Or anyone that can help please.
i'll help! :)
let's use the formula @kc_kennylau provided :3 \[CD^2 = BC+ AC\]
@Liv1234 u there?
Sorry, yes I'm here.
@Godlovesme that was times
Thank you for helping by the way.
oh sorry :/
So, how would I use the formula to find out the answer?
Well, you have the length of \(CD\) and \(CB\)
Well, the formula is \(CD^2 = CB\times CA\)
Ohh, so 30^2=17*CA?
Can you help me with another question(:
No it's not A
A is actually the length of \(CA\)
You're asked to find the length of \(BA\)
Yes, it is because 30^2=900 and 17*52.9=900, right?
Ohh I see what you're saying sorry my bad.
it's alright xd
So, where did I mess up though?
Well, you only found the length of \(CA\).
How do you find the length of \(BA\) from that?
Divide by half?
Well, we can see that \(CA - CB = BA\)
Ohh, so 30-17?
Remember that \(CA = 52.9\)
Ohhh okay oopsies. cx
It's 35.9! Because 52.9-17=35.9
Can you help me again??
Well, can you tell me \(m\angle OAB\)?
No, I don't understand it. :/ (and by the way I need help with like 3 other questions after this one if that's okay)
I mean the angle \(OAB\)
I don't know how to find it out that's what I'm confused about.
Well, since \(AB\) is tangent, the angle is actually \(90^\circ\)
Okay, so what do we do from there?
So, we can actually apply the Pythagoras' Theorem
Ohh okay.
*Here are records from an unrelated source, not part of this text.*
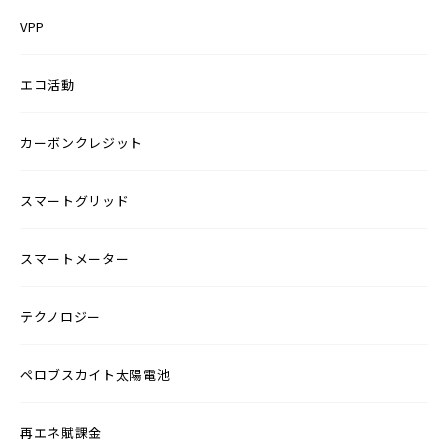
VPP
エコ活動
カーボンクレジット
スマートグリッド
スマートメーター
テクノロジー
ペロブスカイト太陽電池
再エネ賦課金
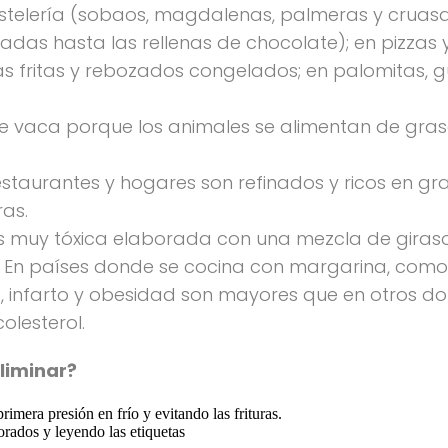
pastelería (sobaos, magdalenas, palmeras y cruasa
tadas hasta las rellenas de chocolate); en pizzas 
 fritas y rebozados congelados; en palomitas, gu
e vaca porque los animales se alimentan de gras
staurantes y hogares son refinados y ricos en gr
as.
muy tóxica elaborada con una mezcla de girasol, 
. En países donde se cocina con margarina, como I
 infarto y obesidad son mayores que en otros do
olesterol.
liminar?
imera presión en frío y evitando las frituras.
ados y leyendo las etiquetas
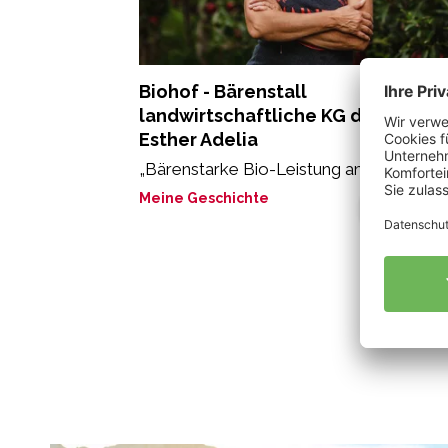
Biohof - Bärenstall
landwirtschaftliche KG der Stricke
Esther Adelia
„Bärenstarke Bio-Leistung am Bärenstall
Meine Geschichte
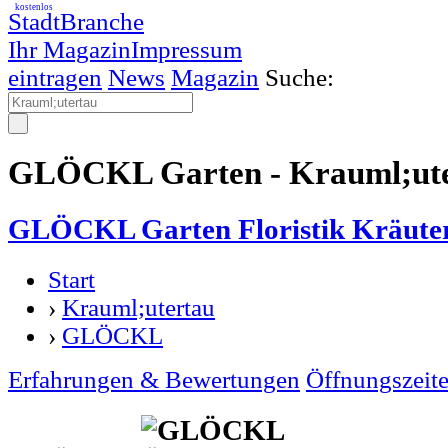
kostenlos
StadtBranche
Ihr Magazin
Impressum
eintragen
News
Magazin
Suche:
GLÖCKL Garten - Krauml;ut
GLÖCKL Garten Floristik Kräute
Start
›
Krauml;utertau
›
GLÖCKL
Erfahrungen & Bewertungen
Öffnungszeit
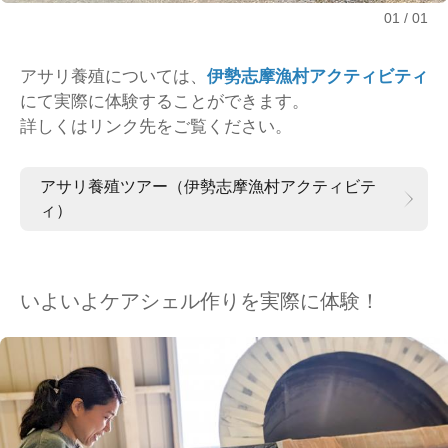
01
01
アサリ養殖については、
伊勢志摩漁村アクティビティ
にて実際に体験することができます。
詳しくはリンク先をご覧ください。
アサリ養殖ツアー（伊勢志摩漁村アクティビテ
ィ）
いよいよケアシェル作りを実際に体験！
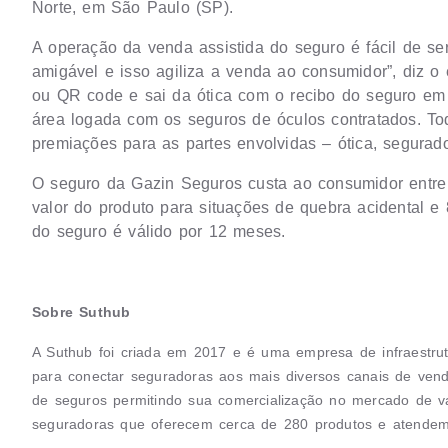
Norte, em São Paulo (SP).
A operação da venda assistida do seguro é fácil de ser
amigável e isso agiliza a venda ao consumidor”, diz o 
ou QR code e sai da ótica com o recibo do seguro em 
área logada com os seguros de óculos contratados. Tod
premiações para as partes envolvidas – ótica, segurado
O seguro da Gazin Seguros custa ao consumidor entr
valor do produto para situações de quebra acidental e 
do seguro é válido por 12 meses.
Sobre Suthub
A Suthub foi criada em 2017 e é uma empresa de infraestrutu
para conectar seguradoras aos mais diversos canais de vendas
de seguros permitindo sua comercialização no mercado de v
seguradoras que oferecem cerca de 280 produtos e atendem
So, what was the formula for that?
Did I put the numbers in wrong?
Can we find \(OC\)?
I think we can, but I'm not sure how.
Well, it is another radius
All radius have the same length
So, what would it be then?
I mean the radius.
\(OA\) is another radius
Ohh, so 90?
Em... what are we talking about?
Well, the radius is 24
Oh okay, so OC would be 24?
So how long is \(OB\)?
em.. i'm talking about \(OB\)
I'm not sure what it would be, is there a way to find out?
Well, OB is just OC + CB
Would it be 48?
Nope. CB is actually 27
So, would the answer to the question be 51?
Nope, we need to find \(AB\)
And we'd do that by?
the pythagoras' theorem! :D
Ohh. And what was the formula again aha?
So, 27^2+AB^2=51^2. 51^2=2601. Right?
I might have messed up with that a little.
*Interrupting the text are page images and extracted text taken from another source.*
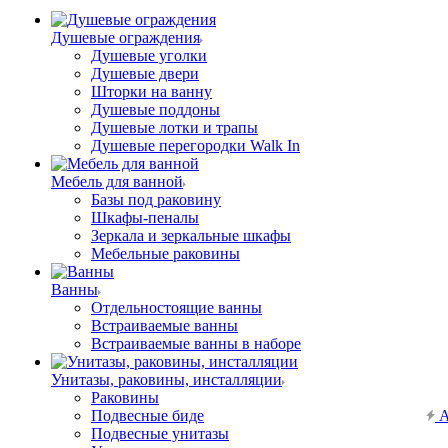
Душевые ограждения
Душевые уголки
Душевые двери
Шторки на ванну
Душевые поддоны
Душевые лотки и трапы
Душевые перегородки Walk In
Мебель для ванной
Базы под раковину
Шкафы-пеналы
Зеркала и зеркальные шкафы
Мебельные раковины
Ванны
Отдельностоящие ванны
Встраиваемые ванны
Встраиваемые ванны в наборе
Унитазы, раковины, инсталляции
Раковины
Подвесные биде
А
Подвесные унитазы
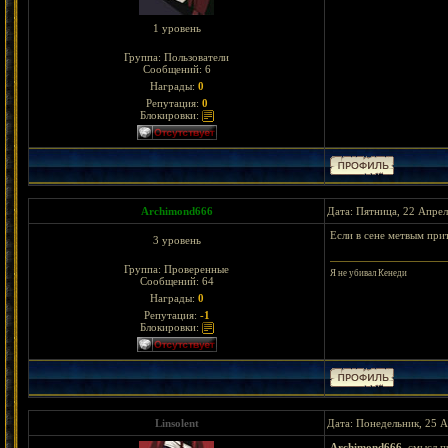
1 уровень
Группа: Пользователи
Сообщений:
6
Награды:
0
Репутация:
0
Блокировки:
Archimond666
Дата: Пятница, 22 Апрел
Если в сене метвым прит
3 уровень
Группа: Проверенные
Я не убивал Кенеди
Сообщений:
64
Награды:
0
Репутация:
-1
Блокировки:
Linsolent
Дата: Понедельник, 25 А
Archimond666
, смысл п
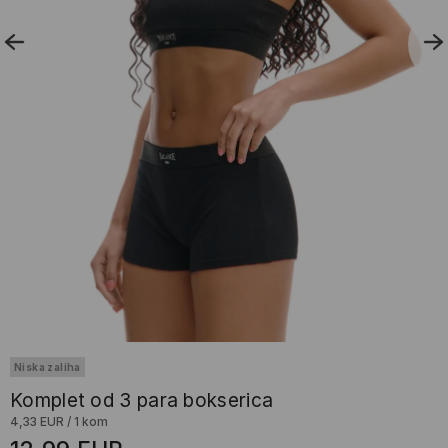
Niska zaliha
Komplet od 3 para bokserica
4,33 EUR
/
1 kom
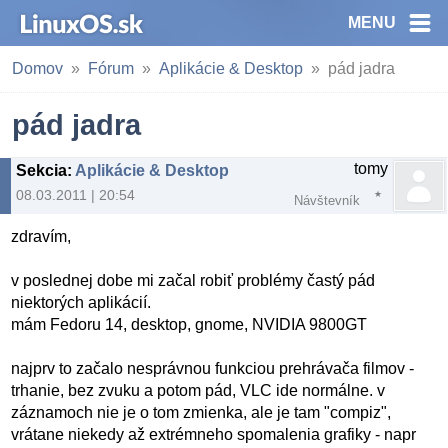
MENU
Domov
Fórum
Aplikácie & Desktop
pád jadra
pád jadra
tomy
Sekcia
:
Aplikácie & Desktop
08.03.2011 | 20:54
Návštevník
zdravím,
v poslednej dobe mi začal robiť problémy častý pád
niektorých aplikácií.
mám Fedoru 14, desktop, gnome, NVIDIA 9800GT
najprv to začalo nesprávnou funkciou prehrávača filmov -
trhanie, bez zvuku a potom pád, VLC ide normálne. v
záznamoch nie je o tom zmienka, ale je tam "compiz",
vrátane niekedy až extrémneho spomalenia grafiky - napr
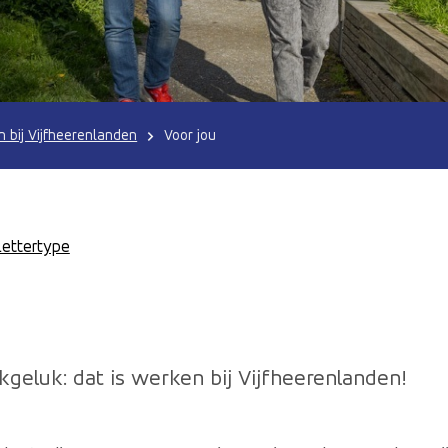
 bij Vijfheerenlanden
Voor jou
Lettertype
eluk: dat is werken bij Vijfheerenlanden!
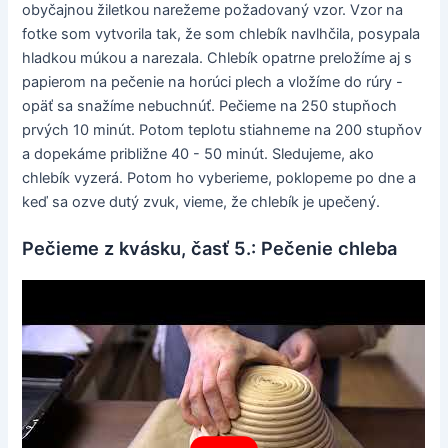
obyčajnou žiletkou narežeme požadovaný vzor. Vzor na
fotke som vytvorila tak, že som chlebík navlhčila, posypala
hladkou múkou a narezala. Chlebík opatrne preložíme aj s
papierom na pečenie na horúci plech a vložíme do rúry -
opäť sa snažíme nebuchnúť. Pečieme na 250 stupňoch
prvých 10 minút. Potom teplotu stiahneme na 200 stupňov
a dopekáme približne 40 - 50 minút. Sledujeme, ako
chlebík vyzerá. Potom ho vyberieme, poklopeme po dne a
keď sa ozve dutý zvuk, vieme, že chlebík je upečený.
Pečieme z kvásku, časť 5.: Pečenie chleba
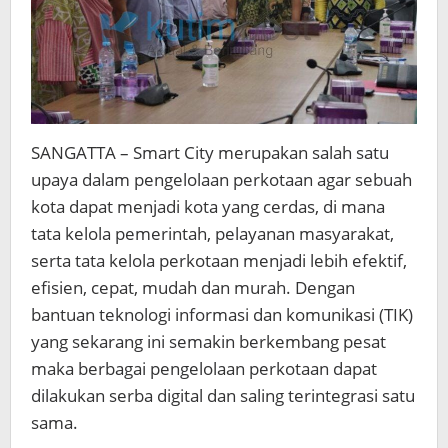
SANGATTA – Smart City merupakan salah satu
upaya dalam pengelolaan perkotaan agar sebuah
kota dapat menjadi kota yang cerdas, di mana
tata kelola pemerintah, pelayanan masyarakat,
serta tata kelola perkotaan menjadi lebih efektif,
efisien, cepat, mudah dan murah. Dengan
bantuan teknologi informasi dan komunikasi (TIK)
yang sekarang ini semakin berkembang pesat
maka berbagai pengelolaan perkotaan dapat
dilakukan serba digital dan saling terintegrasi satu
sama.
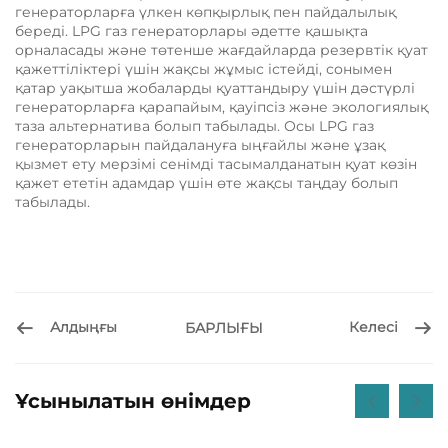
генераторларға үлкен көпқырлық пен пайдалылық
береді. LPG газ генераторлары әдетте қашықта
орналасады және төтенше жағдайларда резервтік қуат
қажеттіліктері үшін жақсы жұмыс істейді, сонымен
қатар уақытша жобаларды қуаттандыру үшін дәстүрлі
генераторларға қарапайым, қауіпсіз және экологиялық
таза альтернатива болып табылады. Осы LPG газ
генераторларын пайдалануға ыңғайлы және ұзақ
қызмет ету мерзімі сенімді тасымалданатын қуат көзін
қажет ететін адамдар үшін өте жақсы таңдау болып
табылады.
Алдыңғы
Келесі
БАРЛЫҒЫ
Ұсынылатын өнімдер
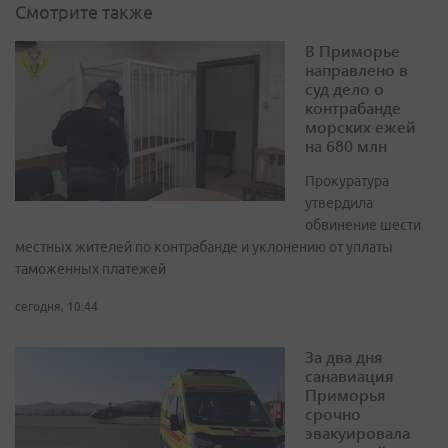
Смотрите также
В Приморье
направлено в
суд дело о
контрабанде
морских ежей
на 680 млн
Прокуратура
утвердила
обвинение шести
местных жителей по контрабанде и уклонению от уплаты
таможенных платежей
сегодня, 10:44
За два дня
санавиация
Приморья
срочно
эвакуировала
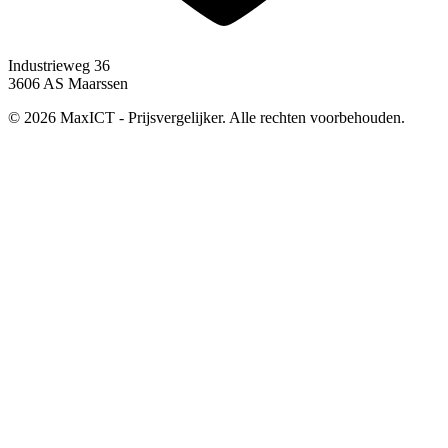
Industrieweg 36
3606 AS Maarssen
© 2026 MaxICT - Prijsvergelijker. Alle rechten voorbehouden.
it should be 24^2 instead of 27^2
Ohh okay. 24^2+AB^2=51^2.
It would be 45. Which is A. Can you help me again?(:
Well, it's difficult to discuss without names
What do you mean?
Without names of vertices
I can't refer any line
Want me to post another question instead?
Oh okay, that's gonna make it a lot easier.
So, O is the centre of the circle
And OM makes a right angle with AB
(Just remember this result :p)
Okay. I will.
So, what do we start out with?
I mean 5=21?
I mean that M divides AB in half
So, half of 21?
yes, that would be MB
And half of 21 is 10.5
Then what would we do?
Apply the Pythagoras' Theorem
Can you write it out for me again please?
You know OM
I got 135.25^2
Which is 18,300.
that is OB^2
No, OB^2 is 135.25
I know, but when you do 135.25^2 you get 18300(rounded)
No, OB^2 is 135.25, so you root it, not square it
Would it be A? 11.6?
This is a theorem
What does that mean?
Can you help me with it?
Just times two
The angle at center \(m\angle O\) is twice the angle at circumference \(m\angle R\) yes
What about this one?
And this is the last one.
Secant secant theorem: \(CA\times CB = CE \times CD\)
CA isn't 42
4 is CD, not CE
Okay, so 18*CB=CE*4?
Yeah, how to find CA? It's the sum of two lines again
not 64, it's 60
So, 270? Which is D?
You're asked to find DE
You need to deduct 4
Ohh, that makes sense, so C?
YAY thank you so much for helping(: